The role of auto scaling group (ASG) is to:

  • Scale out (Add EC2 instances) to match an increased load
  • Scale in (Remove EC2 instances) to match decreased load
  • Ensure we have minimum & maximum number of EC2 instances running
  • Automatically register new instances to a load balacner
  • Re-create EC2 instance in case previous one is terminated or unhealthy
  • It is possible to scale ASG based on cloudwatch alarms


ASG are free (You only pay for underlying EC2 instances)
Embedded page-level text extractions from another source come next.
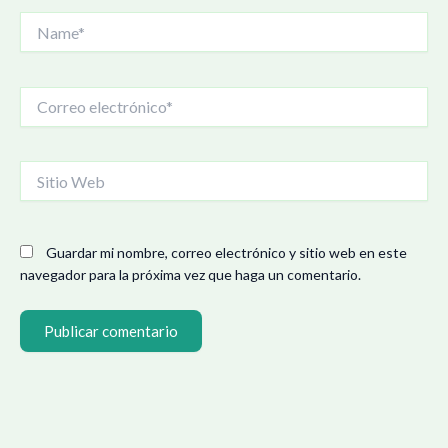
Name*
Correo
electrónico*
Sitio
Web
Guardar mi nombre, correo electrónico y sitio web en este
navegador para la próxima vez que haga un comentario.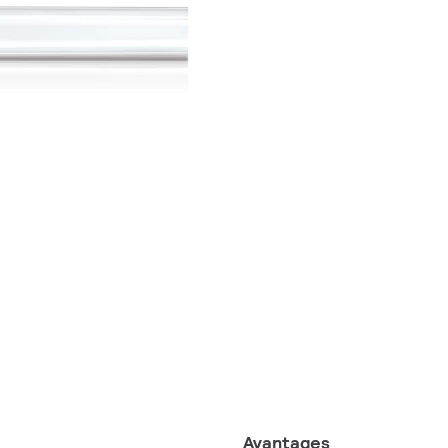
Avantages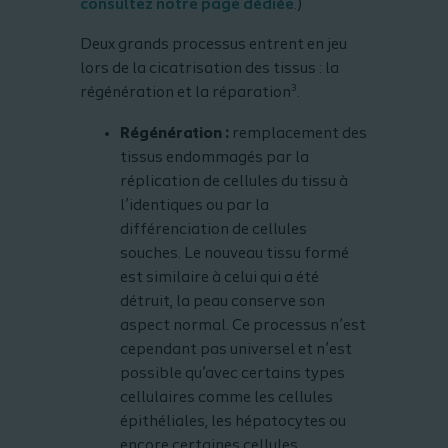
consultez notre page dédiée
.)
Deux grands processus entrent en jeu
lors de la cicatrisation des tissus : la
3
régénération et la réparation
.
Régénération :
remplacement des
tissus endommagés par la
réplication de cellules du tissu à
l’identiques ou par la
différenciation de cellules
souches. Le nouveau tissu formé
est similaire à celui qui a été
détruit, la peau conserve son
aspect normal. Ce processus n’est
cependant pas universel et n’est
possible qu’avec certains types
cellulaires comme les cellules
épithéliales, les hépatocytes ou
encore certaines cellules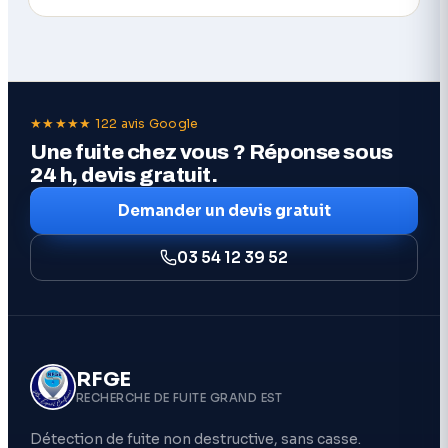
★★★★★ 122 avis Google
Une fuite chez vous ? Réponse sous
24 h, devis gratuit.
Demander un devis gratuit
03 54 12 39 52
RFGE
RECHERCHE DE FUITE GRAND EST
Détection de fuite non destructive, sans casse.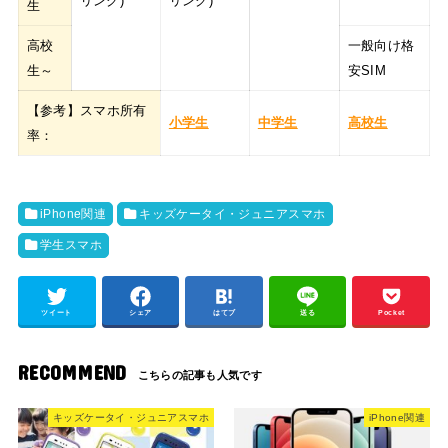
リング)
リング)
生
高校
一般向け格
生～
安SIM
【参考】スマホ所有
小学生
中学生
高校生
率：
iPhone関連
キッズケータイ・ジュニアスマホ
学生スマホ
ツイート
シェア
はてブ
送る
Pocket
RECOMMEND
キッズケータイ・ジュニアスマホ
iPhone関連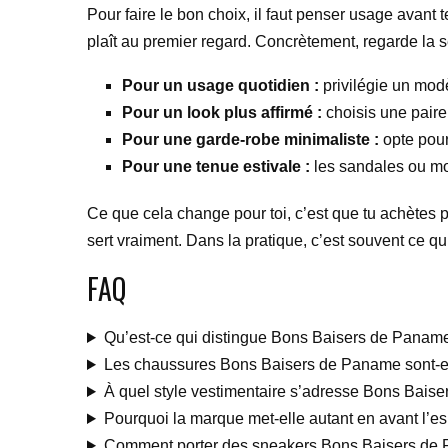
Pour faire le bon choix, il faut penser usage avant
plaît au premier regard. Concrètement, regarde la se
Pour un usage quotidien :
privilégie un modè
Pour un look plus affirmé :
choisis une paire
Pour une garde-robe minimaliste :
opte pour 
Pour une tenue estivale :
les sandales ou mo
Ce que cela change pour toi, c’est que tu achètes p
sert vraiment. Dans la pratique, c’est souvent ce q
FAQ
Qu’est-ce qui distingue Bons Baisers de Panam
Les chaussures Bons Baisers de Paname sont-el
À quel style vestimentaire s’adresse Bons Bais
Pourquoi la marque met-elle autant en avant l’esp
Comment porter des sneakers Bons Baisers de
ASG are created with a Launch Template. It Contains information about how to launch EC2 instances

  • AMI + instance type
  • EC2 user data
  • SSH Keys
  • EBS Volumes
  • IAM Roles
  • Network + Subnet Information
  • Load balancer information
  • ASG has a min size, max size & scaling policies

Scaling Policies

Dynamic Scaling policies

  1. Target Tracking Scaling

    • Track the average ASG CPU to stay at a percentage (40%)
  2. Simple / Step Scaling

    • Setup your own cloudwatch alarms
    • When cloudwatch alarm is triggered Eg( CPU > 80%) add 2 units
  3. Scheduled Actions

    • Anticipate scaling based on known usage patterns
    • Eg: increase min capacity to 10 at 6 PM on Friday

Predictive Scaling

  • Continously forecast load & schedule scaling ahead
  • Good Metrics to scale on: CPU Utilization, Request count per target, Average Network In/Out or any custom policy


After a scaling activity happens, you are in the cooldown period (Default 300 seconds). During the cooldown period ASG will allow for metrics to stabilize. Use ready-to-use AMI to reduce configuration time in order to be serving requests faster & reduce cooldown period.